EXERCISE BRIEF =
Search the records for lines with the word "wstrzymania" and copy each match.

"""

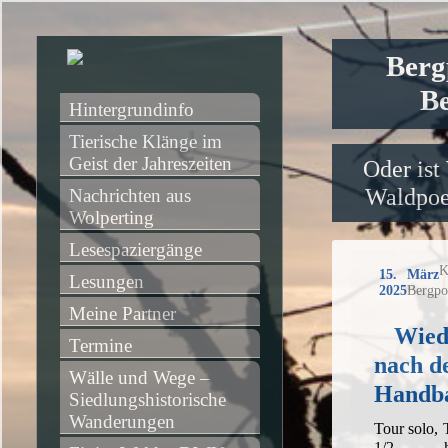
Berg
Be
Hintergrundinfo
Tierische Klänge im 
Geist der Jahreszeiten
Oder ist
Waldpoet
Nachrichten aus 
Wolperting
Lesespaziergänge
K
15. März
Lesungen
2025
Bergpo
Meine Partner
Wied
Termine
nach d
Wälle und Wege – 
Handba
Siedlungshistorische 
Wanderungen
Tour solo,
1/2 h,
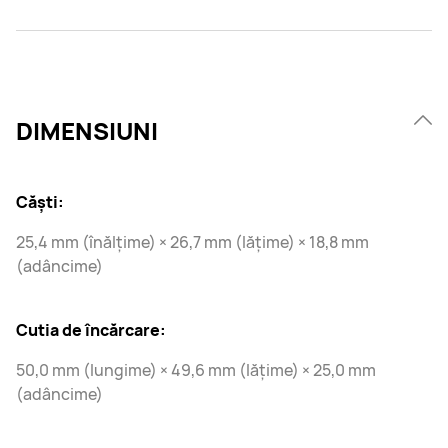
DIMENSIUNI
Căști:
25,4 mm (înălțime) × 26,7 mm (lățime) × 18,8 mm
(adâncime)
Cutia de încărcare:
50,0 mm (lungime) × 49,6 mm (lățime) × 25,0 mm
(adâncime)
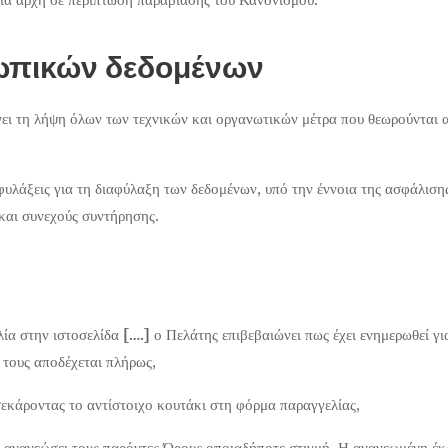
ωπικών δεδομένων
ει τη λήψη όλων των τεχνικών και οργανωτικών μέτρα που θεωρούνται α
οφυλάξεις για τη διαφύλαξη των δεδομένων, υπό την έννοια της ασφάλισ
και συνεχούς συντήρησης.
ία στην ιστοσελίδα
[….]
ο Πελάτης επιβεβαιώνει πως έχει ενημερωθεί γι
τους αποδέχεται πλήρως,
σεκάροντας το αντίστοιχο κουτάκι στη φόρμα παραγγελίας,
να ανανεώσει τους παρόντες Όρους οποιαδήποτε στιγμή. Η ανανεωμένη έ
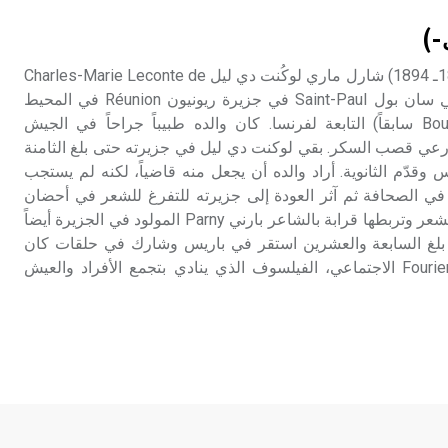
تم اعتمادها مصطلحاً أثرياً يستخدم في
-)
العمارة عموماً وفي العمارة الدينية
الخاصة بالكنائس خصوصاً، وفي
لوكُنت دي ليل (شارل ـ) (1818ـ 1894) شارل ماري لوكُنت دي ليل Charles-Marie Leconte de
الإنكليزية أب
Lisle، شاعر فرنسي، ولد في سان بول Saint-Paul في جزيرة ريونيون Réunion في المحيط
الهندي (جزيرة بوربون Bourbon سابقاً) التابعة لفرنسا. كان والده طبيباً جراحاً في الجيش
- هل تعلم أن أبجر Abgar اسم معروف
ارعي قصب السكر. بقي لوكنت دي ليل في جزيرته حتى بلغ الثامنة
جيداً يعود إلى عدد من الملوك الذين
وقدّم الثانوية. أراد والده أن يجعل منه قاضياً، لكنه لم يستجب
حكموا مدينة إديسا (الرها) من أبجر الأول
ي الصحافة ثم آثر العودة إلى جزيرته للتفرغ للشعر في أحضان
وحتى التاسع، وهم ينتسبون إلى أسرة
الطبيعة. وكانت والدته تحب الشعر وتربطها قرابة بالشاعر بارني Parny المولود في الجزيرة أيضاً
أوسروين
 بلغ السابعة والعشرين استقر في باريس وشارك في حلقات كان
يديرها أنصار مذهب فورييه Fourier الاجتماعي، الفيلسوف الذي ينادي بتجمع الأفراد والعيش
- هل تعلم أن الأبجدية الكنعانية تتألف من
/22/ علامة كتابية sign تكتب منفصلة
غير متصلة، وتعتمد المبدأ الأكوروفوني،
حيث تقتصر القيمة الصوتية للعلامة الك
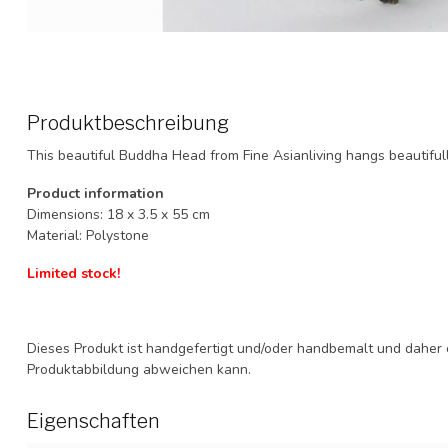
Produktbeschreibung
This beautiful Buddha Head from Fine Asianliving hangs beautifull
Product information
Dimensions: 18 x 3.5 x 55 cm
Material: Polystone
Limited stock!
Dieses Produkt ist handgefertigt und/oder handbemalt und daher ei
Produktabbildung abweichen kann.
Eigenschaften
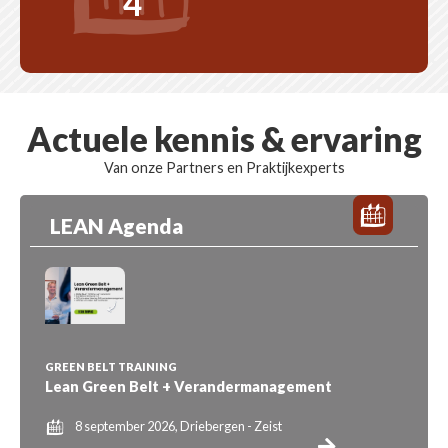
4
Actuele kennis & ervaring
Van onze Partners en Praktijkexperts
LEAN Agenda
GREEN BELT TRAINING
Lean Green Belt + Verandermanagement
8 september 2026, Driebergen - Zeist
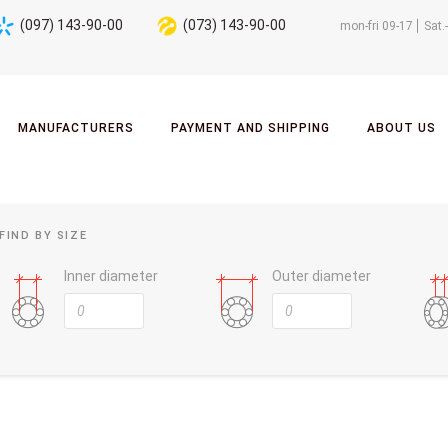
(097) 143-90-00
(073) 143-90-00
mon-fri 09-17
Sat.
MANUFACTURERS
PAYMENT AND SHIPPING
ABOUT US
FIND BY SIZE
Inner diameter
Outer diameter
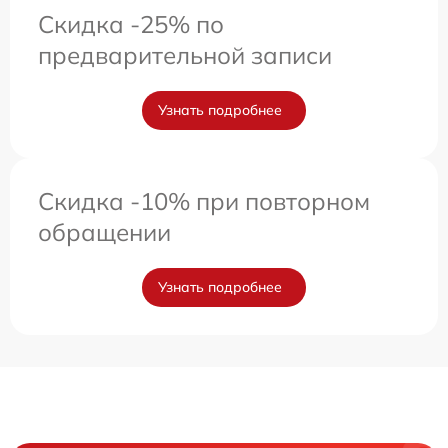
Скидка -25% по
предварительной записи
Узнать подробнее
Скидка -10% при повторном
обращении
Узнать подробнее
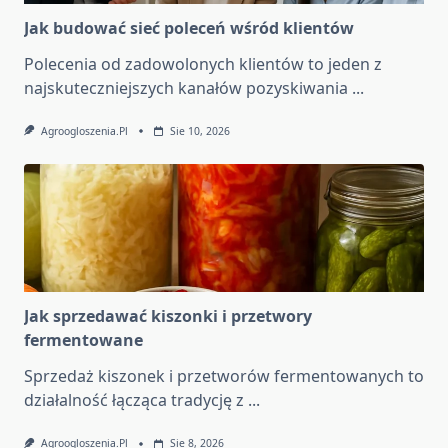
Jak budować sieć poleceń wśród klientów
Polecenia od zadowolonych klientów to jeden z
najskuteczniejszych kanałów pozyskiwania
...
Agroogloszenia.pl
Sie 10, 2026
Jak sprzedawać kiszonki i przetwory
fermentowane
Sprzedaż kiszonek i przetworów fermentowanych to
działalność łącząca tradycję z
...
Agroogloszenia.pl
Sie 8, 2026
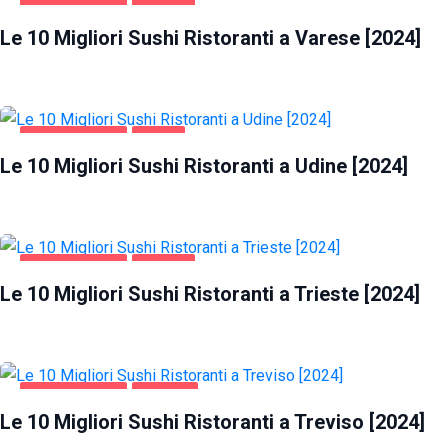
GASTRONOMIA
VARESE
Le 10 Migliori Sushi Ristoranti a Varese [2024]
GASTRONOMIA
UDINE
Le 10 Migliori Sushi Ristoranti a Udine [2024]
GASTRONOMIA
TRIESTE
Le 10 Migliori Sushi Ristoranti a Trieste [2024]
GASTRONOMIA
TREVISO
Le 10 Migliori Sushi Ristoranti a Treviso [2024]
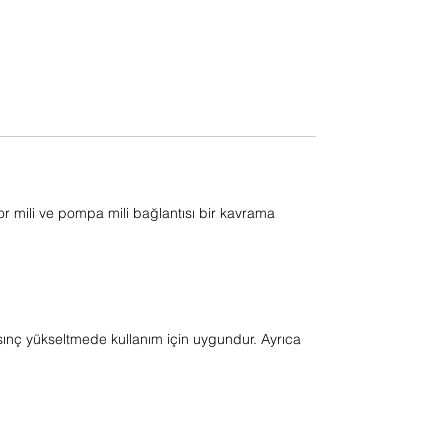
r mili ve pompa mili bağlantısı bir kavrama
sınç yükseltmede kullanım için uygundur. Ayrıca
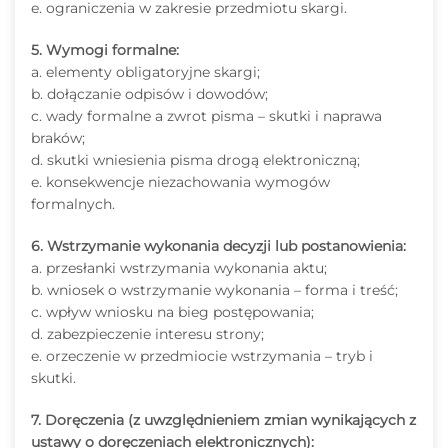
e. ograniczenia w zakresie przedmiotu skargi.
5. Wymogi formalne:
a. elementy obligatoryjne skargi;
b. dołączanie odpisów i dowodów;
c. wady formalne a zwrot pisma – skutki i naprawa
braków;
d. skutki wniesienia pisma drogą elektroniczną;
e. konsekwencje niezachowania wymogów
formalnych.
6. Wstrzymanie wykonania decyzji lub postanowienia:
a. przesłanki wstrzymania wykonania aktu;
b. wniosek o wstrzymanie wykonania – forma i treść;
c. wpływ wniosku na bieg postępowania;
d. zabezpieczenie interesu strony;
e. orzeczenie w przedmiocie wstrzymania – tryb i
skutki.
7. Doręczenia (z uwzględnieniem zmian wynikających z
ustawy o doręczeniach elektronicznych):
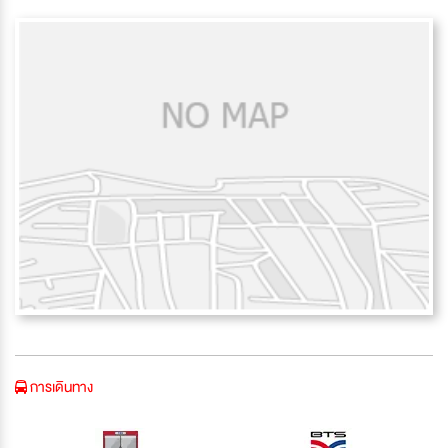
การเดินทาง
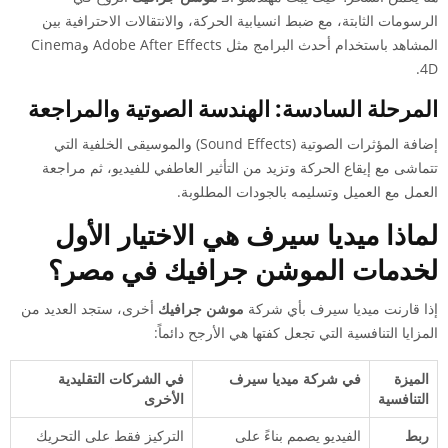
الرسومات الثابتة، مع ضبط انسيابية الحركة، والانتقالات الاحترافية بين
المشاهد باستخدام أحدث البرامج مثل Adobe After Effects وCinema
4D.
المرحلة السادسة: الهندسة الصوتية والمراجعة
إضافة المؤثرات الصوتية (Sound Effects) والموسيقى الخلفية التي
تتماشى مع إيقاع الحركة وتزيد من التأثير العاطفي للفيديو، ثم مراجعة
العمل مع العميل وتسليمه بالجودات المطلوبة.
لماذا ميديا سيرف هي الاختيار الأول
لخدمات الموشن جرافيك في مصر؟
إذا قارنت ميديا سيرف بأي شركة
موشن جرافيك
أخرى، ستجد العديد من
المزايا التنافسية التي تجعل كفتها هي الأرجح دائماً:
الميزة
في شركة ميديا سيرف
في الشركات التقليدية
التنافسية
الأخرى
ربط
الفيديو يصمم بناءً على
التركيز فقط على التحريك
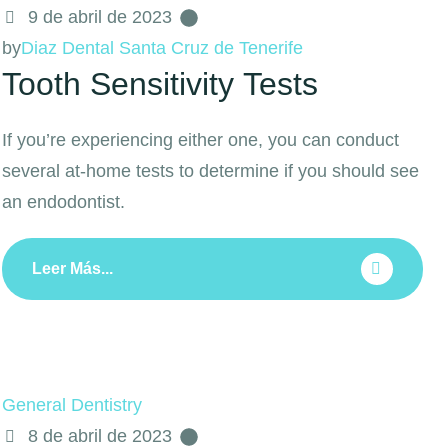
9 de abril de 2023
by
Diaz Dental Santa Cruz de Tenerife
Tooth Sensitivity Tests
If you’re experiencing either one, you can conduct
several at-home tests to determine if you should see
an endodontist.
Leer Más...
General Dentistry
8 de abril de 2023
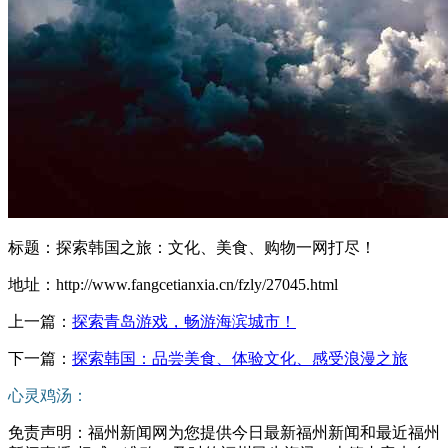
标题：探索韩国之旅：文化、美食、购物一网打尽！
地址：http://www.fangcetianxia.cn/fzly/27045.html
上一篇：
探索青岛游戏，畅游海滨城市！
下一篇：
探索韩国：品尝美食、体验文化、感受浪漫之旅
心灵鸡汤：
免责声明：福州新闻网为您提供今日最新福州新闻和最近福州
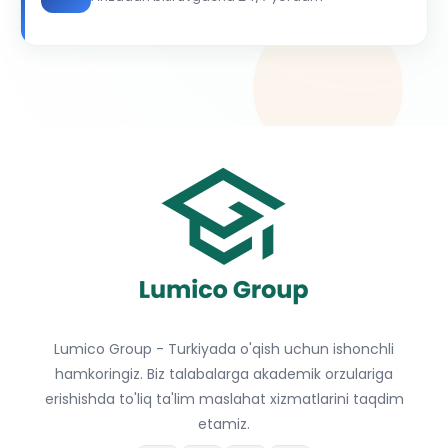
Lumico Group - Turkiyada o'qish uchun ishonchli
hamkoringiz. Biz talabalarga akademik orzulariga
erishishda to'liq ta'lim maslahat xizmatlarini taqdim
etamiz.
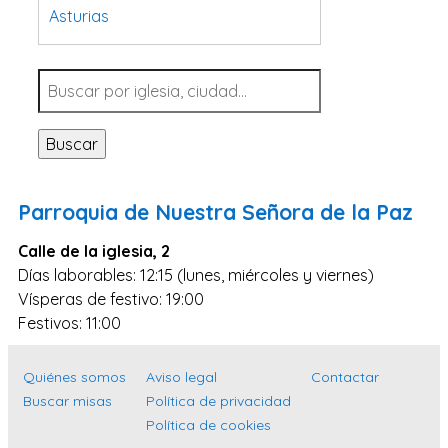
Asturias
Tarragona
Navarra
Valladolid
Buscar
Sevilla
La Coruña
Parroquia de Nuestra Señora de la Paz
Santa Cruz de Tenerife
Calle de la iglesia, 2
Cantabria
Días laborables: 12:15 (lunes, miércoles y viernes)
Islas Baleares
Vísperas de festivo: 19:00
Las Palmas
Festivos: 11:00
Málaga
Quiénes somos
Aviso legal
Contactar
Alicante
Buscar misas
Política de privacidad
Toledo
Política de cookies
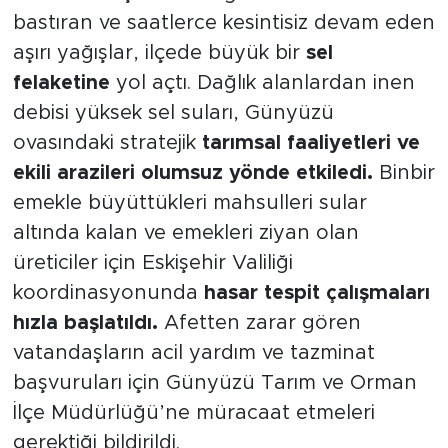
bastıran ve saatlerce kesintisiz devam eden
aşırı yağışlar, ilçede büyük bir
sel
felaketine
yol açtı. Dağlık alanlardan inen
debisi yüksek sel suları, Günyüzü
ovasındaki stratejik
tarımsal faaliyetleri ve
ekili arazileri olumsuz yönde etkiledi.
Binbir
emekle büyüttükleri mahsulleri sular
altında kalan ve emekleri ziyan olan
üreticiler için Eskişehir Valiliği
koordinasyonunda
hasar tespit çalışmaları
hızla başlatıldı.
Afetten zarar gören
vatandaşların acil yardım ve tazminat
başvuruları için Günyüzü Tarım ve Orman
İlçe Müdürlüğü’ne müracaat etmeleri
gerektiği bildirildi.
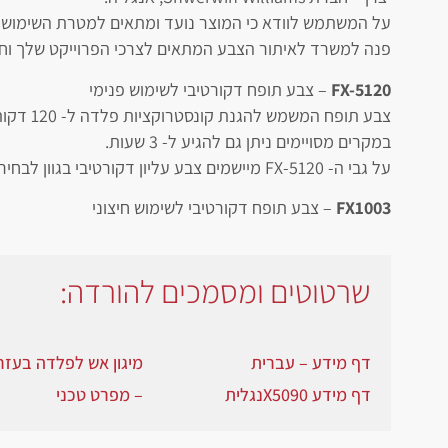
על המשתמש לוודא כי המוצר נועד ומתאים למטרת השימוש וכ
פנה למשרד לאיתור הצבע המתאים לצרכי הפרוייקט שלך וחיש
FX-5120
– צבע תופח דקורטיבי לשימוש פנימי
צבע תופח המשמש להגנת קונסטרוקציות פלדה ל- 120 דקות.
במקרים מסויימים ניתן גם להגיע ל- 3 שעות.
על גבי ה- FX-5120 מיישמים צבע עליון דקורטיבי בגוון לבחירת המזמין.
FX1003
– צבע תופח דקורטיבי לשימוש חיצוני
שרטוטים ומסמכים להורדה:
דף מידע –
עברית
מיגון אש לפלדה בעז
דף מידע
X5090
נגלית
– מפרט טכני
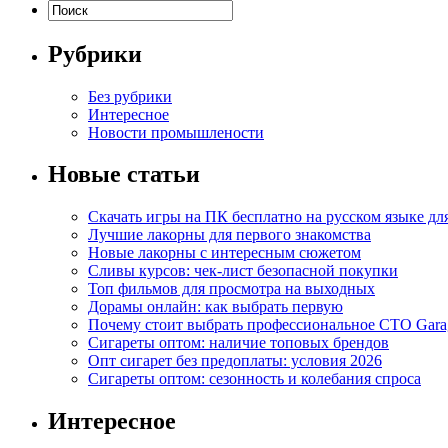
Рубрики
Без рубрики
Интересное
Новости промышлености
Новые статьи
Скачать игры на ПК бесплатно на русском языке д
Лучшие лакорны для первого знакомства
Новые лакорны с интересным сюжетом
Сливы курсов: чек-лист безопасной покупки
Топ фильмов для просмотра на выходных
Дорамы онлайн: как выбрать первую
Почему стоит выбрать профессиональное СТО Gara
Сигареты оптом: наличие топовых брендов
Опт сигарет без предоплаты: условия 2026
Сигареты оптом: сезонность и колебания спроса
Интересное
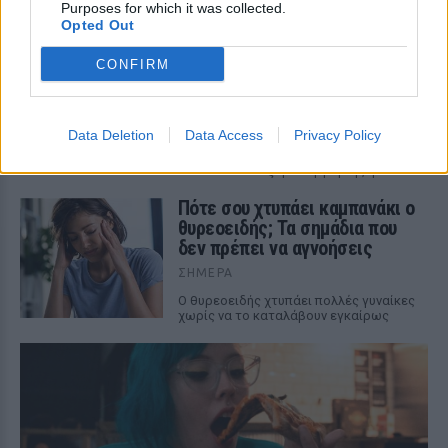
Purposes for which it was collected.
και τον κορεσμό του πρωινού χωρίς να
Opted Out
επηρεάζει τη γεύση.
Η νέα σχέση δεν έχει
CONFIRM
συγκατοίκηση – Και η Charlize
Theron το επιβεβαιώνει
ΣΉΜΕΡΑ
Data Deletion
Data Access
Privacy Policy
«Δεν νομίζω ότι μπορώ να ξαναζήσω με
κάποιον» – Η εξομολόγηση της ηθοποιού
Πότε σου χτυπάει καμπανάκι ο
θυρεοειδής; Τα σημάδια που
δεν πρέπει να αγνοήσεις
ΣΉΜΕΡΑ
Ο θυρεοειδής χτυπάει πολλές γυναίκες
χωρίς να το καταλάβουν εγκαίρως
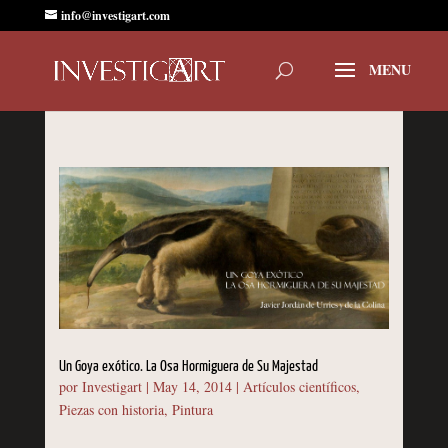
info@investigart.com
Un Goya exótico. La Osa Hormiguera de Su Majestad
por
Investigart
|
May 14, 2014
|
Artículos científicos
,
Piezas con historia
,
Pintura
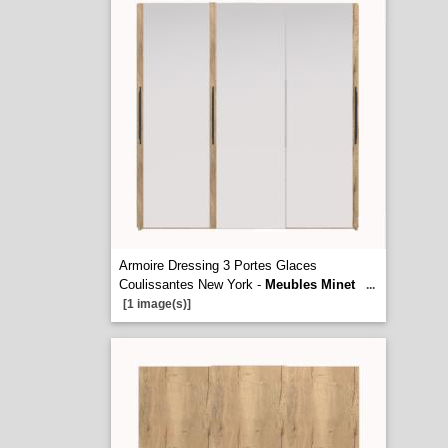
Armoire Dressing 3 Portes Glaces
Coulissantes New York -
Meubles Minet
...
[1 image(s)]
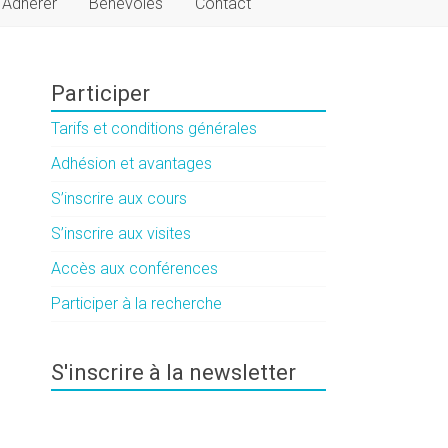
Adhérer
Bénévoles
Contact
Participer
Tarifs et conditions générales
Adhésion et avantages
S’inscrire aux cours
S’inscrire aux visites
Accès aux conférences
Participer à la recherche
S'inscrire à la newsletter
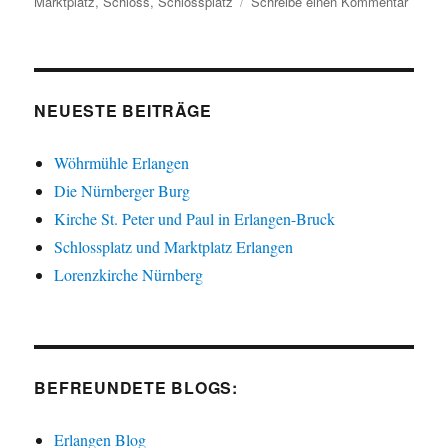
am
zu
Marktplatz
,
Schloss
,
Schlossplatz
Schreibe einen Kommentar
Schlos
und
Marktp
Erlang
NEUESTE BEITRÄGE
Wöhrmühle Erlangen
Die Nürnberger Burg
Kirche St. Peter und Paul in Erlangen-Bruck
Schlossplatz und Marktplatz Erlangen
Lorenzkirche Nürnberg
BEFREUNDETE BLOGS:
Erlangen Blog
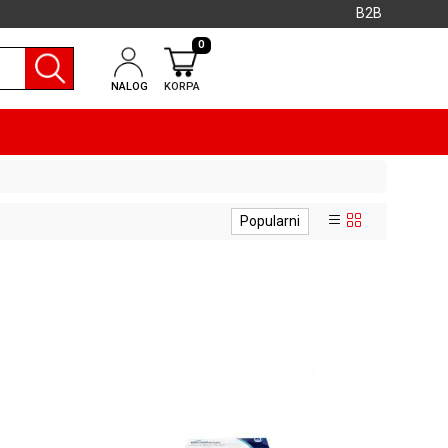
B2B
0
NALOG
KORPA
Popularni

"""

WRITTEN ANSWER =
a. przesłanki wstrzymania wykonania aktu;
e. orzeczenie w przedmiocie wstrzymania – tryb i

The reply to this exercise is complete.